§ WORK INSTRUCTIONS: The number of lines below holding the string "painting" is the only answer wanted.
─── DATASET RECORDS
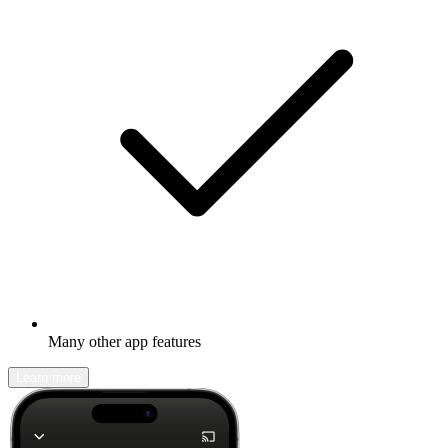
Many other app features
Learn more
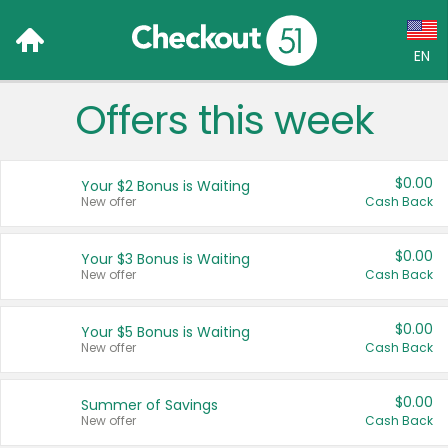
EN
Offers this week
Language:
English (US)
$0.00
Your $2 Bonus is Waiting
Français (CA)
New offer
Cash Back
Country:
$0.00
Your $3 Bonus is Waiting
New offer
Cash Back
Canada
United States
$0.00
Your $5 Bonus is Waiting
New offer
Cash Back
$0.00
Summer of Savings
New offer
Cash Back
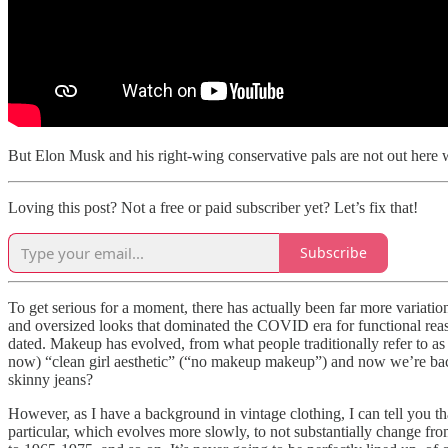
But Elon Musk and his right-wing conservative pals are not out here we
Loving this post? Not a free or paid subscriber yet? Let’s fix that!
Subscribe
To get serious for a moment, there has actually been far more variation
and oversized looks that dominated the COVID era for functional reas
dated. Makeup has evolved, from what people traditionally refer to 
now) “clean girl aesthetic” (“no makeup makeup”) and now we’re bac
skinny jeans?
However, as I have a background in vintage clothing, I can tell you th
particular, which evolves more slowly, to not substantially change fr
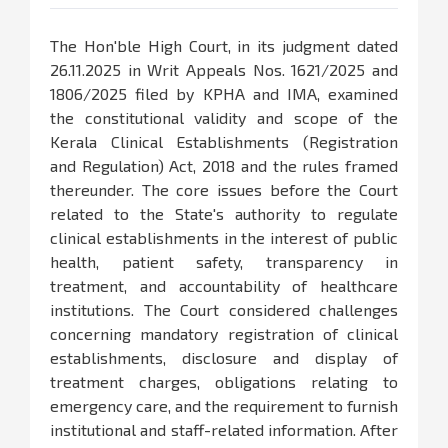
The Hon'ble High Court, in its judgment dated
26.11.2025 in Writ Appeals Nos. 1621/2025 and
1806/2025 filed by KPHA and IMA, examined
the constitutional validity and scope of the
Kerala Clinical Establishments (Registration
and Regulation) Act, 2018 and the rules framed
thereunder. The core issues before the Court
related to the State's authority to regulate
clinical establishments in the interest of public
health, patient safety, transparency in
treatment, and accountability of healthcare
institutions. The Court considered challenges
concerning mandatory registration of clinical
establishments, disclosure and display of
treatment charges, obligations relating to
emergency care, and the requirement to furnish
institutional and staff-related information. After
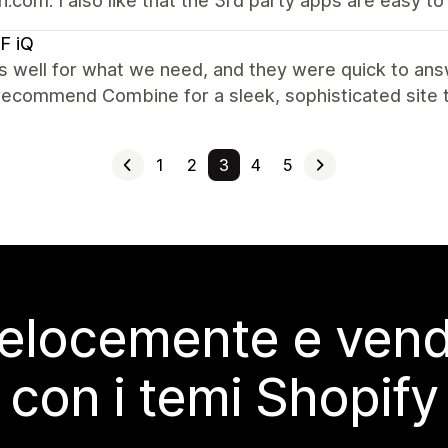
.com. I also like that the 3rd party apps are easy to
F iQ
s well for what we need, and they were quick to ans
recommend Combine for a sleek, sophisticated site t
1
2
3
4
5
elocemente e vendi
con i temi Shopify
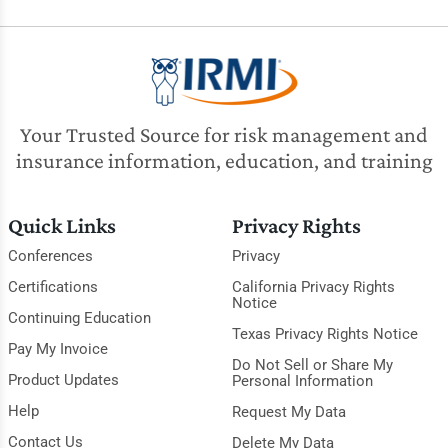
Your Trusted Source for risk management and
insurance information, education, and training
Quick Links
Privacy Rights
Conferences
Privacy
Certifications
California Privacy Rights
Notice
Continuing Education
Texas Privacy Rights Notice
Pay My Invoice
Do Not Sell or Share My
Product Updates
Personal Information
Help
Request My Data
Contact Us
Delete My Data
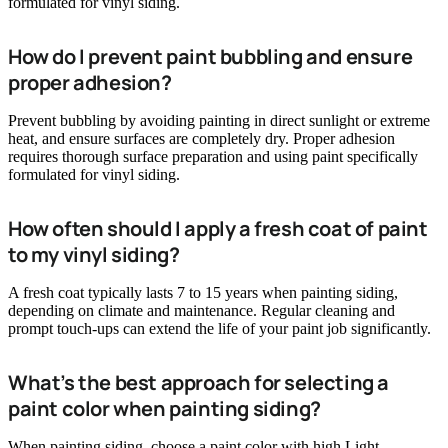
formulated for vinyl siding.
How do I prevent paint bubbling and ensure
proper adhesion?
Prevent bubbling by avoiding painting in direct sunlight or extreme
heat, and ensure surfaces are completely dry. Proper adhesion
requires thorough surface preparation and using paint specifically
formulated for vinyl siding.
How often should I apply a fresh coat of paint
to my vinyl siding?
A fresh coat typically lasts 7 to 15 years when painting siding,
depending on climate and maintenance. Regular cleaning and
prompt touch-ups can extend the life of your paint job significantly.
What’s the best approach for selecting a
paint color when painting siding?
When painting siding, choose a paint color with high Light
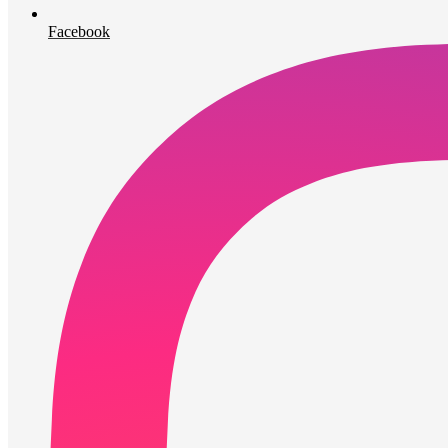
Facebook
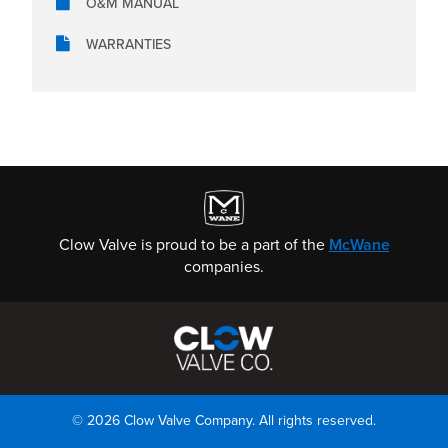
O&M MANUAL
WARRANTIES
Clow Valve is proud to be a part of the
McWane
companies.
© 2026 Clow Valve Company. All rights reserved.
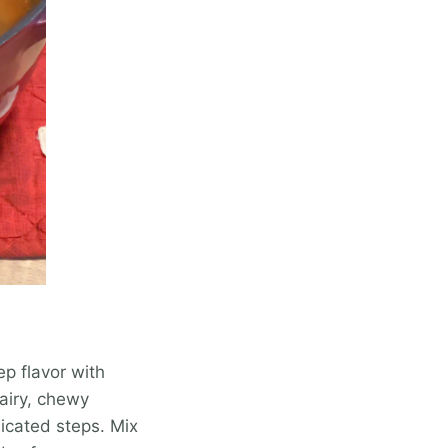
ep flavor with
 airy, chewy
icated steps. Mix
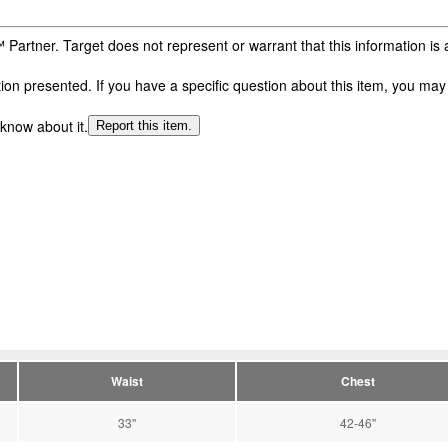
 Partner. Target does not represent or warrant that this information i
n presented. If you have a specific question about this item, you may c
 know about it.
Report this item.
Waist
Chest
33''
42-46''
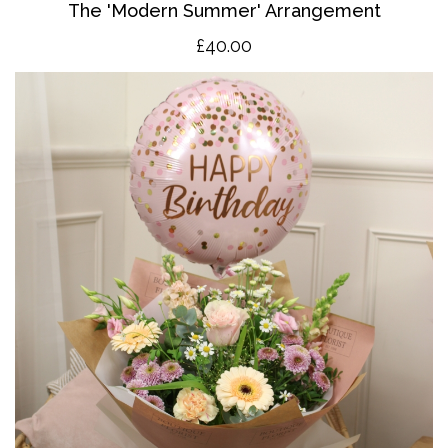
The 'Modern Summer' Arrangement
£40.00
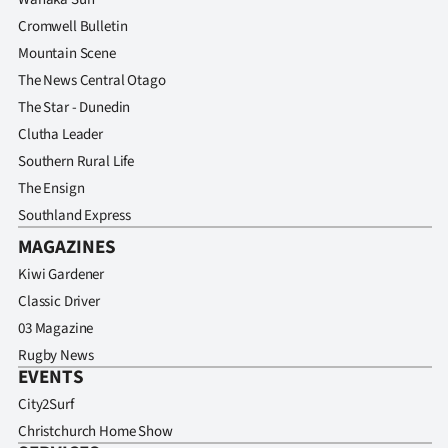
Cromwell Bulletin
Mountain Scene
The News Central Otago
The Star - Dunedin
Clutha Leader
Southern Rural Life
The Ensign
Southland Express
MAGAZINES
Kiwi Gardener
Classic Driver
03 Magazine
Rugby News
EVENTS
City2Surf
Christchurch Home Show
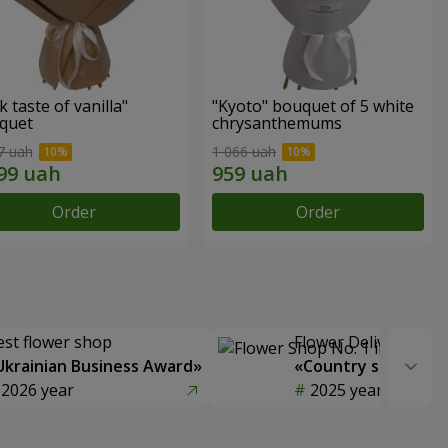
k taste of vanilla"
"Kyoto" bouquet of 5 white
quet
chrysanthemums
7 uah
1 066 uah
Order
Order
est flower shop
Flower Delivery of t
Ukrainian Business Award»
«Country selection
2026 year
2025 year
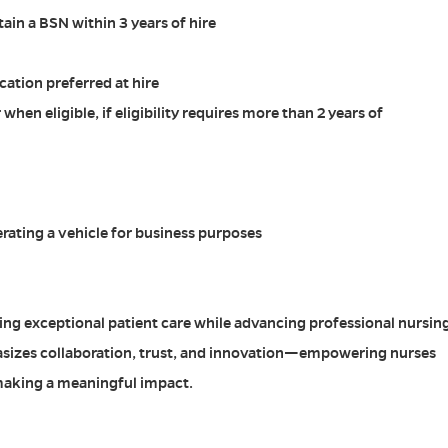
in a BSN within 3 years of hire
cation preferred at hire
 when eligible, if eligibility requires more than 2 years of
erating a vehicle for business purposes
ing exceptional patient care while advancing professional nursin
sizes collaboration, trust, and innovation—empowering nurses
making a meaningful impact.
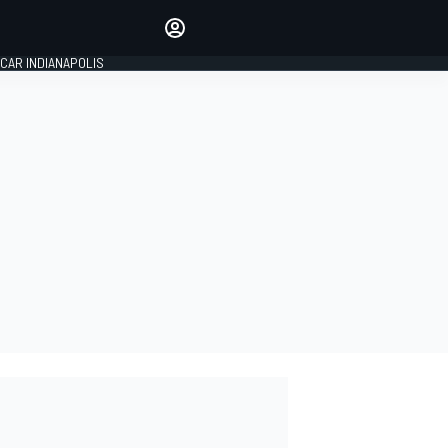
Make your voice heard with
article commenting.
CAR INDIANAPOLIS
SIGN IN
EDITION
GLOBAL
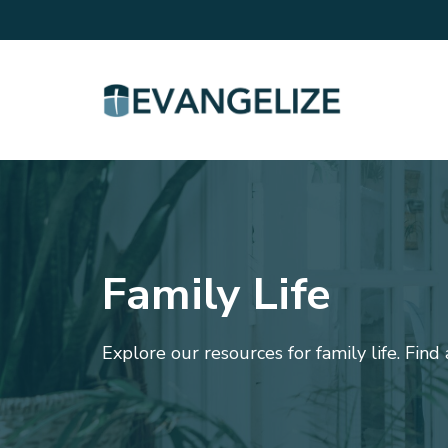
Family Life
Explore our resources for family life. Find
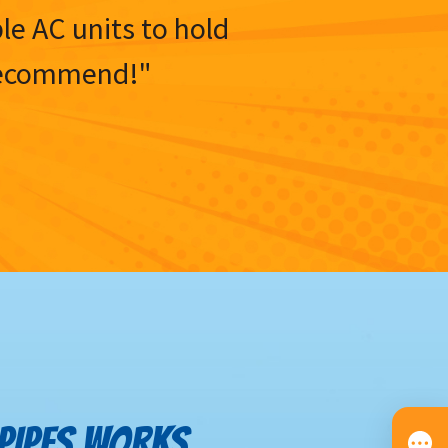
ble AC units to hold
y recommend!"
 PIPES WORKS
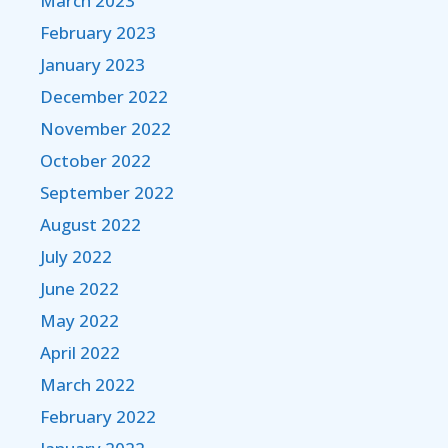
March 2023
February 2023
January 2023
December 2022
November 2022
October 2022
September 2022
August 2022
July 2022
June 2022
May 2022
April 2022
March 2022
February 2022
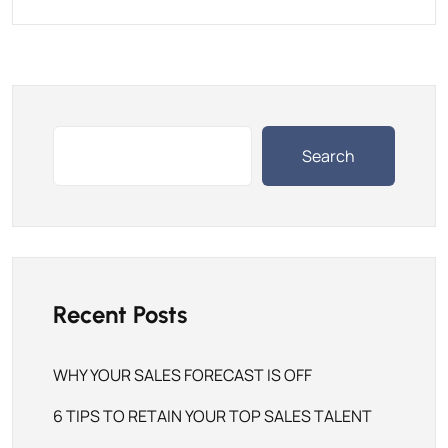
Search
Recent Posts
WHY YOUR SALES FORECAST IS OFF
6 TIPS TO RETAIN YOUR TOP SALES TALENT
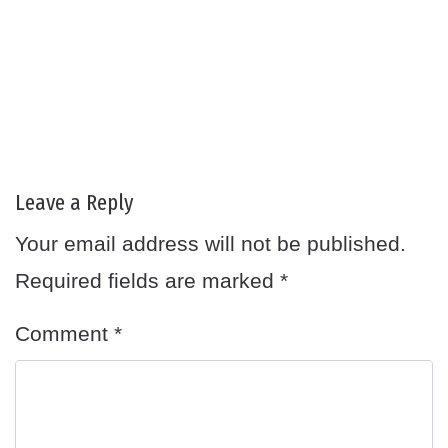
Leave a Reply
Your email address will not be published.
Required fields are marked
*
Comment
*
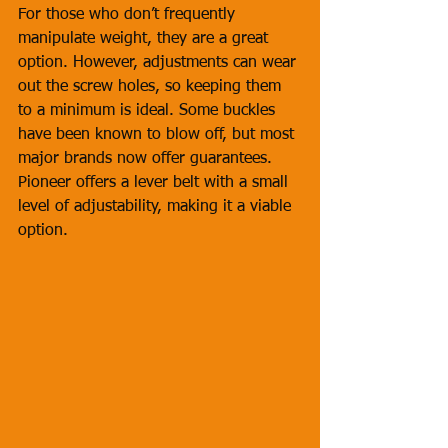
For those who don’t frequently 
manipulate weight, they are a great 
option. However, adjustments can wear 
out the screw holes, so keeping them 
to a minimum is ideal. Some buckles 
have been known to blow off, but most 
major brands now offer guarantees. 
Pioneer offers a lever belt with a small 
level of adjustability, making it a viable 
option.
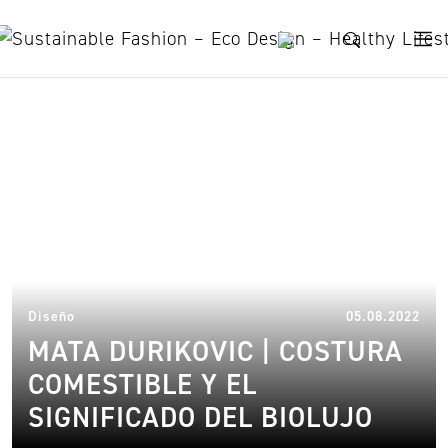
Skip to content
biolouxury and fashion
05.
Diseño
05.08.2022
MATA DURIKOVIC | COSTURA
COMESTIBLE Y EL
SIGNIFICADO DEL BIOLUJO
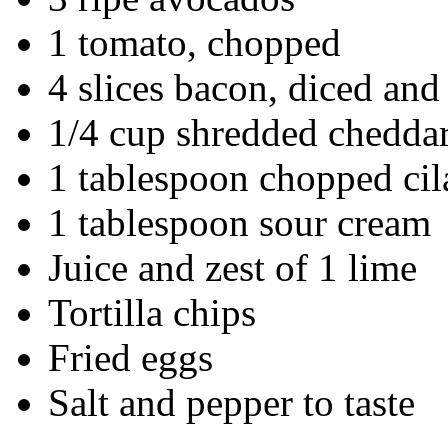
1 tomato, chopped
4 slices bacon, diced an
1/4 cup shredded chedda
1 tablespoon chopped cil
1 tablespoon sour cream
Juice and zest of 1 lime
Tortilla chips
Fried eggs
Salt and pepper to taste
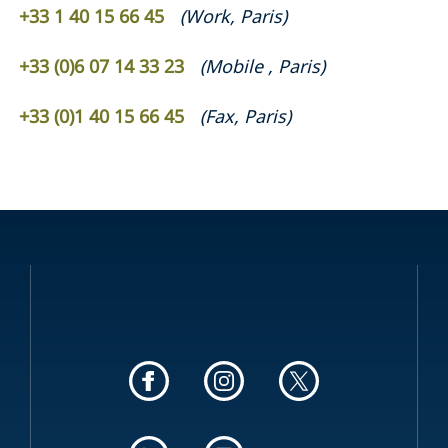
+33 1 40 15 66 45
(
Work
,
Paris
)
+33 (0)6 07 14 33 23
(
Mobile
,
Paris
)
+33 (0)1 40 15 66 45
(
Fax
,
Paris
)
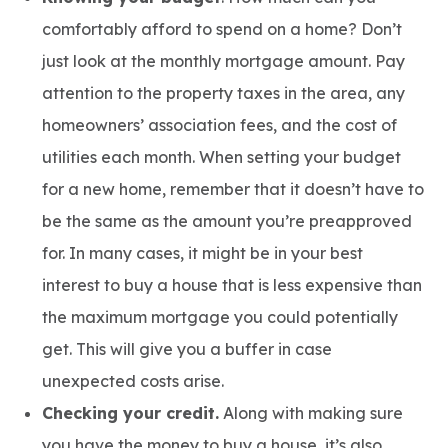
comfortably afford to spend on a home? Don’t
just look at the monthly mortgage amount. Pay
attention to the property taxes in the area, any
homeowners’ association fees, and the cost of
utilities each month. When setting your budget
for a new home, remember that it doesn’t have to
be the same as the amount you’re preapproved
for. In many cases, it might be in your best
interest to buy a house that is less expensive than
the maximum mortgage you could potentially
get. This will give you a buffer in case
unexpected costs arise.
Checking your credit.
Along with making sure
you have the money to buy a house, it’s also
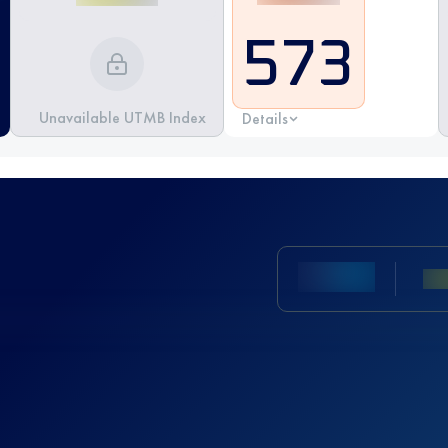
573
Unavailable UTMB Index
Details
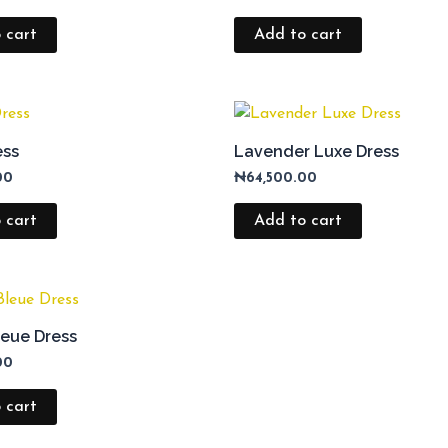
 cart
Add to cart
ess
Lavender Luxe Dress
00
₦
64,500.00
 cart
Add to cart
eue Dress
00
 cart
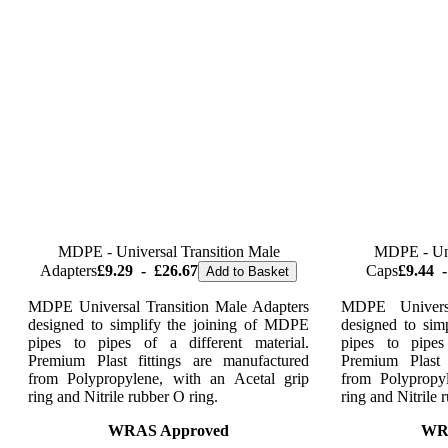
MDPE - Universal Transition Male
MDPE - Uni
Adapters
£9.29
-
£26.67
Caps
£9.44
-
Add to Basket
MDPE Universal Transition Male Adapters
MDPE Univers
designed to simplify the joining of MDPE
designed to sim
pipes to pipes of a different material.
pipes to pipes
Premium Plast fittings are manufactured
Premium Plast 
from Polypropylene, with an Acetal grip
from Polypropy
ring and Nitrile rubber O ring.
ring and Nitrile 
WRAS Approved
WR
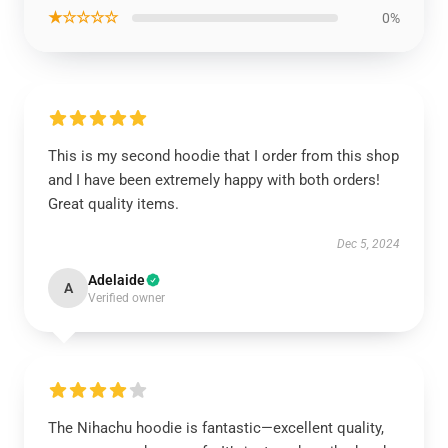
★☆☆☆☆
0%
This is my second hoodie that I order from this shop
and I have been extremely happy with both orders!
Great quality items.
Dec 5, 2024
Adelaide
A
Verified owner
The Nihachu hoodie is fantastic—excellent quality,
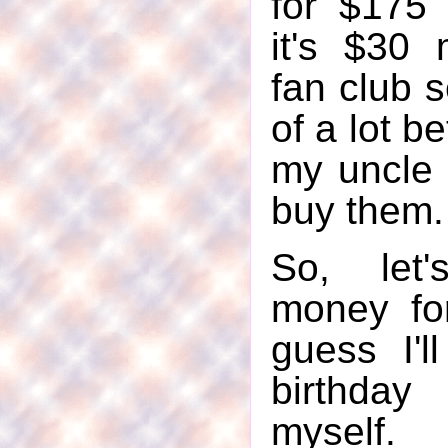
for $175 
it's $30
fan club s
of a lot be
my uncle 
buy them.
So, let'
money fo
guess I'l
birthda
myself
──────
§ EXERCISE SOLUTION: 4